Questo mi ha portato a ricoprire il ruolo di presidente di un'associazione riconosciuta sul territorio. Le mie battaglie storiche sono quelle contro i circhi con animali, il bracconaggio e la caccia selvaggia. Ma, a differenza di chi segue l'ideologia cieca, mantengo sempre una posizione pragmatica: sono fermamente contrario alla caccia, ma favorevole ai piani di riduzione selettiva dei cinghiali in Sicilia quando questi distruggono il sottobosco e condannano all'estinzione specie autoctone come il ghiro, il riccio o la testuggine di Hermann. Prima di aprire bocca io studio, analizzo le carenze dei censimenti ufficiali delle istituzioni e mi confronto con chi ne sa più di me.
Le Mie Esperienze
Fare attivismo vero in una terra complessa significa anche saper difendere le proprie ragioni nelle aule di tribunale, senza farsi intimidire dalle querele temerarie di chi vuole imporre il silenzio. Le mie esperienze sul campo mi hanno insegnato ke la coerenza non è quasi mai elegante e ti costringe a scontri duri con la mala gestione pubblica e con interessi consolidati. Ne è una prova la recente sentenza della Terza Sezione Penale della Corte di Appello di Palermo, emessa il 4 giugno 2026, ke mi ha assolto con formula piena perché il fatto non costituisce reato, ribaltando un vecchio contenzioso legato alle mie denunce sulla gestione del randagismo e sul benessere animale.
Questa assoluzione penale non è solo una vittoria personale, ma è la dimostrazione ke il legittimo diritto di critica e di vigilanza sociale, protetto dall'articolo 21 della Costituzione, è l'unico strumento efficace per difendere il territorio. Non ho paura di sporcarmi le mani o di dialogare persino con i gestori dei circhi se questo è l'unico modo reale per entrare nelle strutture e vigilare sulla salute delle bestie recluse. Ho scelto gli animali veri, quelli ke soffrono adesso, a scapito della mia stessa reputazione nei salotti dei puristi.
Il Mio Stile
Il mio stile di comunicazione è diretto, veloce e personale. Uso abbreviazioni – “ke”, “nn”, “xké” – xché è il mio modo di parlare, è il mio ritmo.

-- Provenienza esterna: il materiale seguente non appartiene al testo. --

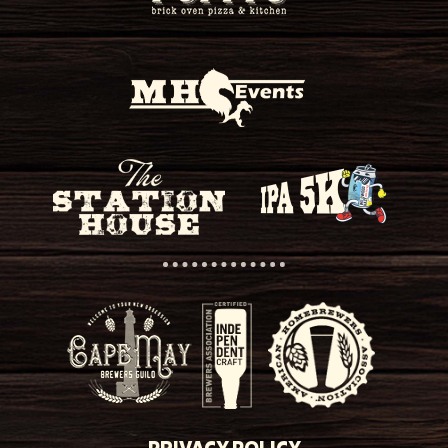
PRIVACY POLICY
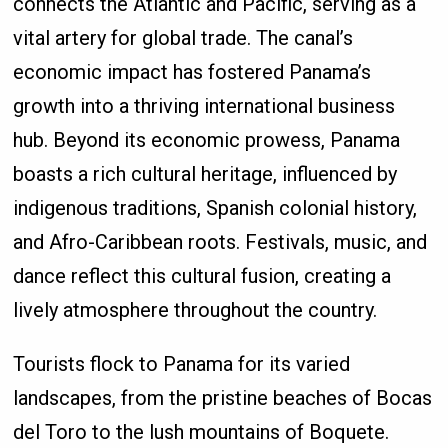
connects the Atlantic and Pacific, serving as a
vital artery for global trade. The canal’s
economic impact has fostered Panama’s
growth into a thriving international business
hub. Beyond its economic prowess, Panama
boasts a rich cultural heritage, influenced by
indigenous traditions, Spanish colonial history,
and Afro-Caribbean roots. Festivals, music, and
dance reflect this cultural fusion, creating a
lively atmosphere throughout the country.
Tourists flock to Panama for its varied
landscapes, from the pristine beaches of Bocas
del Toro to the lush mountains of Boquete.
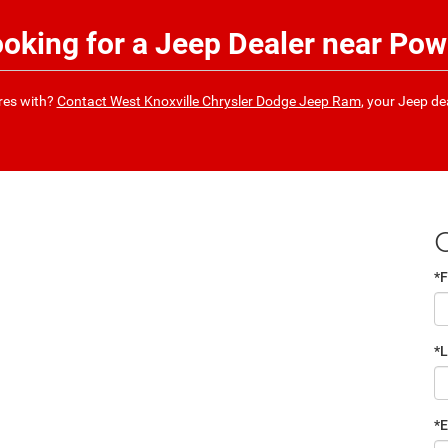
ooking for a Jeep Dealer near Pow
ures with?
Contact West Knoxville Chrysler Dodge Jeep Ram
, your Jeep de
*F
*
*E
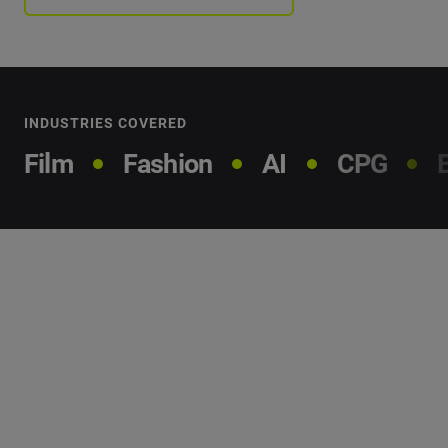
INDUSTRIES COVERED
Film
Fashion
AI
CPG
Our
methodology
We analyzed millions of data points to find the people
and brands that are making an impact and what you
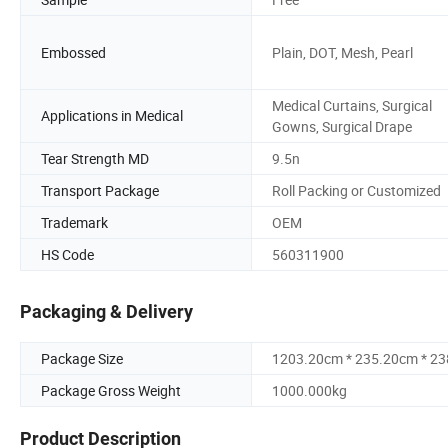
Embossed
Plain, DOT, Mesh, Pearl
Medical Curtains, Surgical
Applications in Medical
Gowns, Surgical Drape
Tear Strength MD
9.5n
Transport Package
Roll Packing or Customized
Trademark
OEM
HS Code
560311900
Packaging & Delivery
Package Size
1203.20cm * 235.20cm * 2
Package Gross Weight
1000.000kg
Product Description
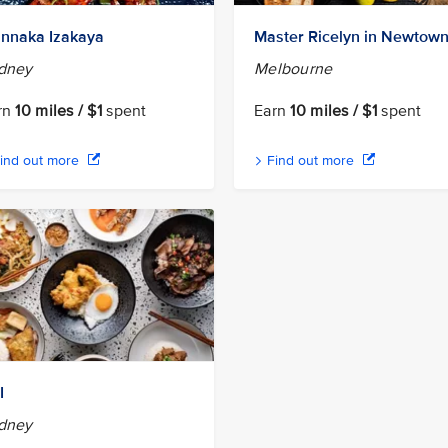
nnaka Izakaya
Master Ricelyn in Newtow
dney
Melbourne
rn
10 miles / $1
spent
Earn
10 miles / $1
spent
ind out more
Find out more
I
dney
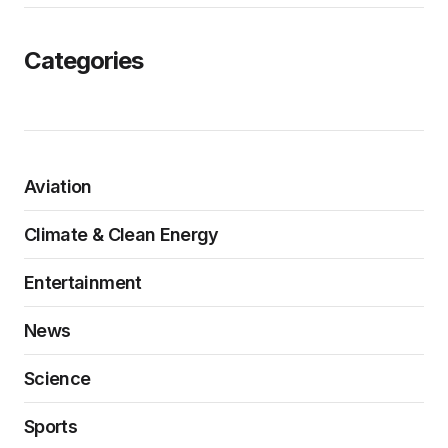
Categories
Aviation
Climate & Clean Energy
Entertainment
News
Science
Sports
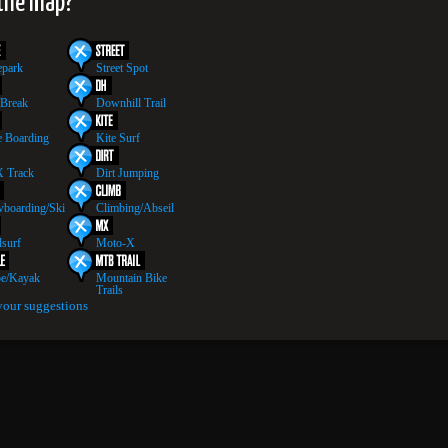
 the map?
epark
Street Spot
 Break
Downhill Trail
 Boarding
Kite Surf
 Track
Dirt Jumping
boarding/Ski
Climbing/Abseil
surf
Moto-X
e/Kayak
Mountain Bike
Trails
your suggestions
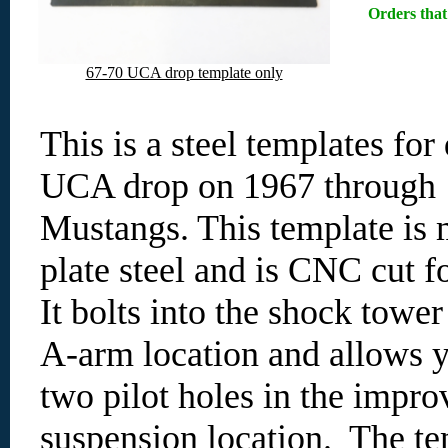
Orders that
67-70 UCA drop template only
This is a steel templates for
UCA drop on 1967 through
Mustangs. This template is 
plate steel and is CNC cut f
It bolts into the shock tower
A-arm location and allows yo
two pilot holes in the impro
suspension location. The te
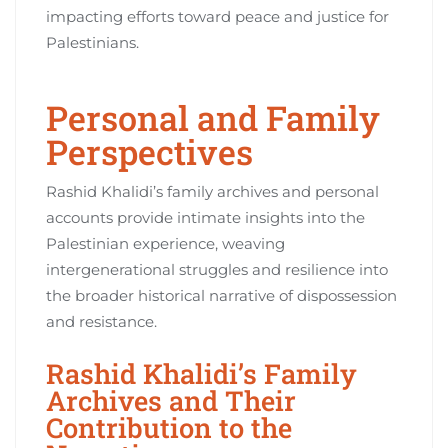
impacting efforts toward peace and justice for
Palestinians.
Personal and Family
Perspectives
Rashid Khalidi’s family archives and personal
accounts provide intimate insights into the
Palestinian experience, weaving
intergenerational struggles and resilience into
the broader historical narrative of dispossession
and resistance.
Rashid Khalidi’s Family
Archives and Their
Contribution to the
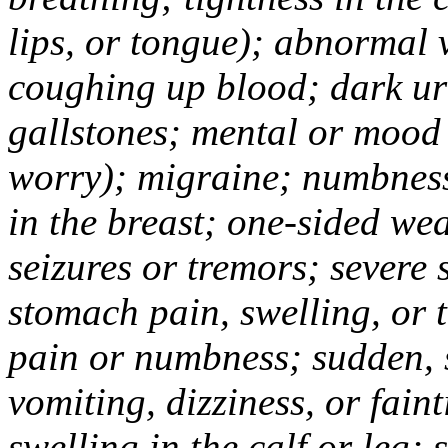
lips, or tongue); abnormal 
coughing up blood; dark uri
gallstones; mental or mood
worry); migraine; numbness
in the breast; one-sided we
seizures or tremors; severe
stomach pain, swelling, or 
pain or numbness; sudden, 
vomiting, dizziness, or fain
swelling in the calf or leg;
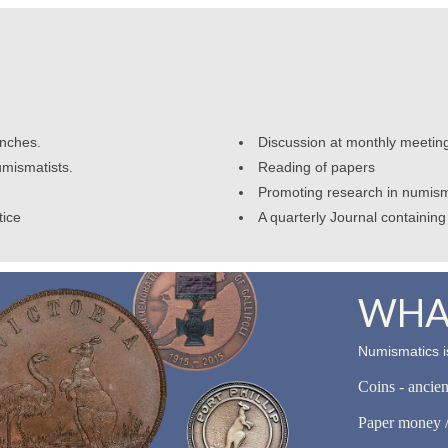
anches.
Discussion at monthly meetin
umismatists.
Reading of papers
Promoting research in numism
tice
A quarterly Journal containing 
WHAT
Numismatics is
Coins - ancie
Paper money /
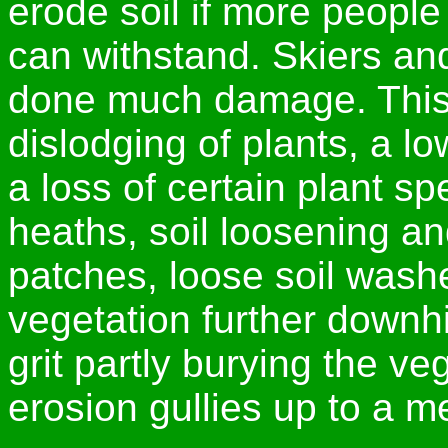
erode soil if more people
can withstand. Skiers an
done much damage. This 
dislodging of plants, a l
a loss of certain plant s
heaths, soil loosening a
patches, loose soil wash
vegetation further downhil
grit partly burying the ve
erosion gullies up to a m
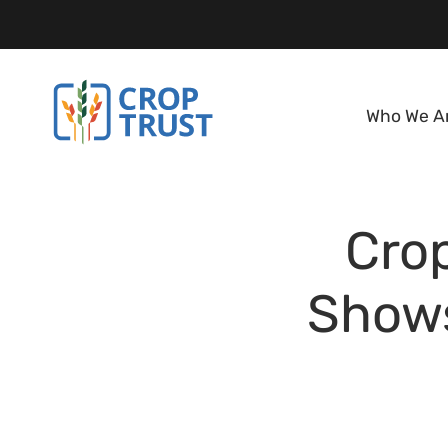
Who We A
Crop
Shows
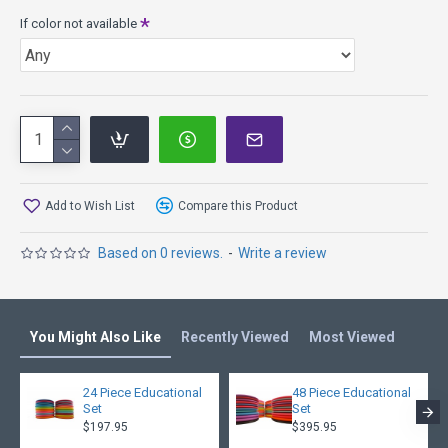
If color not available
Add to Wish List
Compare this Product
Based on 0 reviews.
-
Write a review
You Might Also Like
Recently Viewed
Most Viewed
24 Piece Educational
48 Piece Educational
Set
Set
$197.95
$395.95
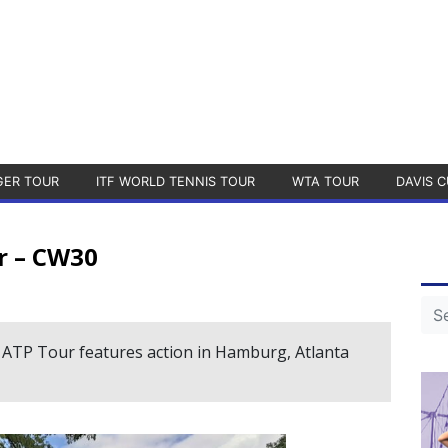
GER TOUR
ITF WORLD TENNIS TOUR
WTA TOUR
DAVIS C
r – CW30
ATP Tour features action in Hamburg, Atlanta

Il mio stile rispecchia esattamente chi sono nella vita reale: diretto, impulsivo ma profondamente autocritico. Non uso frasi fatte, non edulcoro la pillola e scrivo esattamente come parlo: sincero, ironico e tagliente quando serve. Nelle mie parole c'è spazio per il "pugno nello stomaco" ke smonta le ipocrisie, ma anche per la riflessione profonda di chi conosce il valore del silenzio e il peso del tempo ke passa.
Questo testo pilastro rappresenta la mia traccia indelebile sul web. Non cerco l'approvazione di una massa uniforme e distratta, ma parlo a chi vuole guardare la realtà in faccia, oltre gli slogan. Se per difendere la biodiversità e la verità della mia terra devo continuare a camminare da solo, ci sto. Ci sono abituato.